Scientific classification Edit this classification
Domain: Eukaryota
Kingdom: Animalia
Phylum: Chordata
Clade: Dinosauria
Clade: Ornithischia (?)
Family: Silesauridae
Genus: Asilisaurus
Nesbitt et al., 2010
Species:
A. kongwe
Binomial name
Asilisaurus kongwe
Nesbitt et al., 2010

Asilisaurus (/ɑːˌslˈsɔːrəs/ ah-SEE-lee-SOR-əs); from Swahili, asili ("ancestor" or "foundation"), and Greek, σαυρος (sauros, "lizard") is an extinct genus of silesaurid archosaur. The type species is Asilisaurus kongwe.
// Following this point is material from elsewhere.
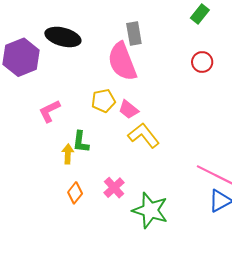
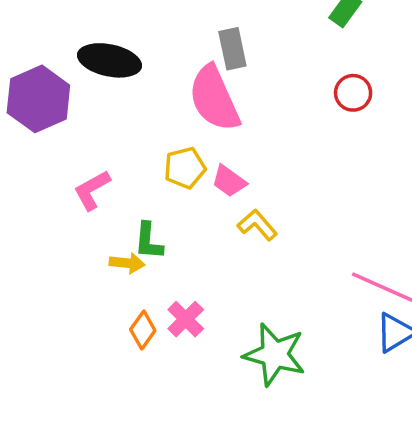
yellow L-shape: (144, 135) -> (257, 225), size x0.7
yellow arrow: (68, 154) -> (127, 263), turned 96
pink cross: (114, 188) -> (186, 319), moved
Asilisaurus fossils were uncovered in the Manda Beds of Tanzania and date back to the middle Ladinian-early Carnian,[1] making it one of the oldest known members of the Avemetatarsalia (animals on the dinosaur/pterosaur side of the archosaurian family tree). It was the first non-dinosaurian dinosauriform recovered from Africa. The discovery of Asilisaurus has provided evidence for a rapid diversification of avemetatarsalians during the Middle Triassic, with the diversification of archosaurs during this time previously only documented in pseudosuchians (crocodylian-line archosaurs).[2][3]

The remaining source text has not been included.